Entre 1969 e 1979, a Educação Física é assim caracterizada por Betti (1991, p. 100):
“o período assinalou a ascensão do esporte à razão de Estado e a inclusão do binômio
Educação Física/Esporte na planificação estratégica do governo.” Vale lembrar que esse
vínculo entre esporte e nacionalismo se estreita com a campanha da seleção brasileira de
futebol no México (1970), quando os políticos se aproveitaram da situação para ressaltar o
civismo. Em 1971, houve a reforma do ensino primário e médio, com a nova Lei de Diretrizes
e Bases da Educação Nacional, em que a Educação Física aparecia como obrigatória não
apenas para o ensino primário e médio, mas para todas as séries, conforme se observa na Lei
nº 5.692/71
Art. 7º. Será obrigatória a inclusão de Educação Moral e Cívica, Educação Física,
Educação Artística e Programas de Saúde nos currículos plenos aos
estabelecimentos de 1º e 2º graus, observando quanto à primeira o disposto no
Decreto-Lei nº 869, de 12 de setembro de 1969. (BRASIL, 1971)
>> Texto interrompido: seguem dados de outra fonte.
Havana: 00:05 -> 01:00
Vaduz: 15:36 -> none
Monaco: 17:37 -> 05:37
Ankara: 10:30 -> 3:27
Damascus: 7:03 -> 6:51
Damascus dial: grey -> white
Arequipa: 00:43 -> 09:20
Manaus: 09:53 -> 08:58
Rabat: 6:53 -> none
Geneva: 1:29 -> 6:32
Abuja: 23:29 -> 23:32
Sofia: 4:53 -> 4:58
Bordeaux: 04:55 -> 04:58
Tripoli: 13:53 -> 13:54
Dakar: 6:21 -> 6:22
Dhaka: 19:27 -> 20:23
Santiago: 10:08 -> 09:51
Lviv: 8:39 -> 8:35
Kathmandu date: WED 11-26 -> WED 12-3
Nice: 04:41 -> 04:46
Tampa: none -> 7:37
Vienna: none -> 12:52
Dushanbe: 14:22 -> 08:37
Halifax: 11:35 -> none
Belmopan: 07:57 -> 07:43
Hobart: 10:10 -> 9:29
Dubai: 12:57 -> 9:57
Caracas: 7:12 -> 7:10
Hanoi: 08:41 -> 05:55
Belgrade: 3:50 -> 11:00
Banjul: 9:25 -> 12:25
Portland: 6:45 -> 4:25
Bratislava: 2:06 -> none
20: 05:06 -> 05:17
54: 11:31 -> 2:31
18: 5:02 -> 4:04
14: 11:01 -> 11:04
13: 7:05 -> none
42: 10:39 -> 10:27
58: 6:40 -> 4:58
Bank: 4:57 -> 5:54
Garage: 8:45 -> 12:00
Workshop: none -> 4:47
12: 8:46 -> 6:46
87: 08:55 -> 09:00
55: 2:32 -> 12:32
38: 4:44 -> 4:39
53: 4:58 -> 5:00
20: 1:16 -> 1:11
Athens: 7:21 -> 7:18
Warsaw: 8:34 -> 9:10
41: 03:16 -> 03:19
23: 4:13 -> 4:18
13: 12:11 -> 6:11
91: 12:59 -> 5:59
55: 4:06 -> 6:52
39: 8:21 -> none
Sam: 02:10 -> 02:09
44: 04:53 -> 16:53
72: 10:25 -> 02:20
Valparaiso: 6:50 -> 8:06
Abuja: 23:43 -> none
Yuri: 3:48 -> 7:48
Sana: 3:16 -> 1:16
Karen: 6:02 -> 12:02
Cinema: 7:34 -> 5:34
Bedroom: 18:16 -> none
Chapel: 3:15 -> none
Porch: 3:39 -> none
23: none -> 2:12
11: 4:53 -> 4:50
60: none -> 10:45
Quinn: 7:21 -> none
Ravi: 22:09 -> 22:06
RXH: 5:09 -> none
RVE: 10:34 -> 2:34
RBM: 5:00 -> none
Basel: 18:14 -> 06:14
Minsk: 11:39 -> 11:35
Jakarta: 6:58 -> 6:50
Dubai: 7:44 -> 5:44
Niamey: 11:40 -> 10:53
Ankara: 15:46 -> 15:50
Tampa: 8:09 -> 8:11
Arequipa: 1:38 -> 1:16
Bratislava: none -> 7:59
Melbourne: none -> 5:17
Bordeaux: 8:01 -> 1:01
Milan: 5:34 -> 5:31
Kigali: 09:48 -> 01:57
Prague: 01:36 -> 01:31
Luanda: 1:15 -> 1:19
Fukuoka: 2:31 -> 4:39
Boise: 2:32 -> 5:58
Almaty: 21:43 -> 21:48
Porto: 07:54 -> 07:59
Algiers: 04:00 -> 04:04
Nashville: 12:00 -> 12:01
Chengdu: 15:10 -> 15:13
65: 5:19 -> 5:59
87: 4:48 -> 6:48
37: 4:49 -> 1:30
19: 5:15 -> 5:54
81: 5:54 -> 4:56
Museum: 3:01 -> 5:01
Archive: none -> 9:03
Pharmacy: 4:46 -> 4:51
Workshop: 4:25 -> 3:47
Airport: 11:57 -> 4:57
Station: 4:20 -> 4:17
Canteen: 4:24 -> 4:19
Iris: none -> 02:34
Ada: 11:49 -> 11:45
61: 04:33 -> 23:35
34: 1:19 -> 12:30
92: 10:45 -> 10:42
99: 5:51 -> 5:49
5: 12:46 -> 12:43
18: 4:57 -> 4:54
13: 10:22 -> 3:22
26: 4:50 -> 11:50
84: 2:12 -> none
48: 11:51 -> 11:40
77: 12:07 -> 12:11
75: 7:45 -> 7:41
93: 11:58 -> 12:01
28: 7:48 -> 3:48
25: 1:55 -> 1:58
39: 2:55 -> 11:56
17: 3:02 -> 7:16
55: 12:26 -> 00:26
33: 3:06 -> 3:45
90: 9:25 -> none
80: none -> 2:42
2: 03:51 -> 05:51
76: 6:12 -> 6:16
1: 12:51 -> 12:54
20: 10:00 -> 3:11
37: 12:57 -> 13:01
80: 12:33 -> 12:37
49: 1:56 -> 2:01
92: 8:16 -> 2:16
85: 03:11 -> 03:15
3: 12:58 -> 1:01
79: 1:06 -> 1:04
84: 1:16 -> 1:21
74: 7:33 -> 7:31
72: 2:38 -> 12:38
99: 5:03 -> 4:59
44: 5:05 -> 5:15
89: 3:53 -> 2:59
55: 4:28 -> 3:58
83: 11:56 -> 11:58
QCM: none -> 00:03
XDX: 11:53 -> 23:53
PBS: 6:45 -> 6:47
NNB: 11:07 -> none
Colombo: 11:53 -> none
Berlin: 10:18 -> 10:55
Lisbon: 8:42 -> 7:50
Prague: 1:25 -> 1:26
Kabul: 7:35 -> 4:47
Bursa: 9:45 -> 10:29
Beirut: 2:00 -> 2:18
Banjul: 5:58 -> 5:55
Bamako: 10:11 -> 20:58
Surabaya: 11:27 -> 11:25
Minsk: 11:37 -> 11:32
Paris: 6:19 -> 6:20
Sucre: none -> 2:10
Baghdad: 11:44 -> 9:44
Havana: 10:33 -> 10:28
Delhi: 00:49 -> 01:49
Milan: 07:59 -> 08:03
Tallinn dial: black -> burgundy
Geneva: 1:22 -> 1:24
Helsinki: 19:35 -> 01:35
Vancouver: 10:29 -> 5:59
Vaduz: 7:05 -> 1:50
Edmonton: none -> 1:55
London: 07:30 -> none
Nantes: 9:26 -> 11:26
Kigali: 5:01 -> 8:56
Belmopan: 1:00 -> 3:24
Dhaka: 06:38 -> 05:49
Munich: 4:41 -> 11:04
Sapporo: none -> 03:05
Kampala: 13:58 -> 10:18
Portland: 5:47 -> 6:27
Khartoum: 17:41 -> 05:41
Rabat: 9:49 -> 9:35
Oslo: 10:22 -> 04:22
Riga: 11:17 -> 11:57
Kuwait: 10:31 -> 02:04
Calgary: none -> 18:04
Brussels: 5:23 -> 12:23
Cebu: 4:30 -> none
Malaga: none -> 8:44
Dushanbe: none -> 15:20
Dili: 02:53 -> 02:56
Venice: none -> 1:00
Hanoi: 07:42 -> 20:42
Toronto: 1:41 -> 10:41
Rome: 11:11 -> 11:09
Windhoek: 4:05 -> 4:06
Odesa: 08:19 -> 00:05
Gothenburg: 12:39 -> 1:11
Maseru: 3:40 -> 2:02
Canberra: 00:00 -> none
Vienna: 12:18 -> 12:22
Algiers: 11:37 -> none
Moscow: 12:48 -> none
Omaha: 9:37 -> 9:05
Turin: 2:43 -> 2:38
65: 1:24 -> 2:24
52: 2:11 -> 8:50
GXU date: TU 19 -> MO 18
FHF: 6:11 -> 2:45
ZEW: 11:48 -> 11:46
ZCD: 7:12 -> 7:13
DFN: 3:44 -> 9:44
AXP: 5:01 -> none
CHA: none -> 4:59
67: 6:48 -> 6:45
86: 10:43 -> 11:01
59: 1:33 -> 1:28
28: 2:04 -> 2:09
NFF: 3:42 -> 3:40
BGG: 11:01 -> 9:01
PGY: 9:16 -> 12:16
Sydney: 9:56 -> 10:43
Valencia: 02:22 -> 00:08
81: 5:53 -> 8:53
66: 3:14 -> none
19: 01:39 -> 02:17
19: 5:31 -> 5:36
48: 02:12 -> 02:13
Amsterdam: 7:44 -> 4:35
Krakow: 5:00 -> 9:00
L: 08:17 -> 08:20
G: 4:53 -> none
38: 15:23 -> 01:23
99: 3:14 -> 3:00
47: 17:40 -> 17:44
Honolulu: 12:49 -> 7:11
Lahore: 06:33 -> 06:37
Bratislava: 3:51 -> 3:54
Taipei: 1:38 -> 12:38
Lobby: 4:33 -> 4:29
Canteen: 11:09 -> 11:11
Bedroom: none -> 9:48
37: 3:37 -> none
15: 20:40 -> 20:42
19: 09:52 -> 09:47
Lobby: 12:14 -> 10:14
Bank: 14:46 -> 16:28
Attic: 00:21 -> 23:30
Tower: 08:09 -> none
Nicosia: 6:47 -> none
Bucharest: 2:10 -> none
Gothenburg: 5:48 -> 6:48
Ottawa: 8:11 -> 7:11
Nesse mesmo ano (1971), foi aprovado e divulgado o decreto nº 69.450/71
regulamentando que a Educação Física deveria ser desportiva e recreativa. A atividade escolar
regular deveria incluir também em seu currículo, atividades que aprimorassem o
desenvolvimento de forças físicas, morais, cívicas, psíquicas e sociais.
30
Nesse período, a Educação Física foi referenciada através da iniciação esportiva.
Esta, em seu programa, incluía a aptidão física, através dos mais variados esportes, sempre
buscando a melhora da condição física, ou o disciplinamento do corpo, buscando melhorar o
desempenho em todas as atividades ou esportes que o aluno praticasse. Isso sinalizava o valor
dado ao esporte, deixando de lado o pedagógico e evidenciando a aptidão física que
também é chamada de aptidão motora. Nos esportes e na educação física a dimensão
da aptidão física ou motora tem significado especial. Dependendo da situação e dos
valores (como saúde, rendimento, bem-estar, jovialidade, beleza, etc.) e de vários
contextos (ocupação, lazer) diferentes conceitos foram desenvolvidos. Todos esses
conceitos são baseados nos princípios gerais da capacidade de rendimento físico ou
da performance motora, mas eles diferem entre si na ênfase dos fatores que
determinam o rendimento (resistência, força, etc.) (BARBANTI, 2003, P. 45).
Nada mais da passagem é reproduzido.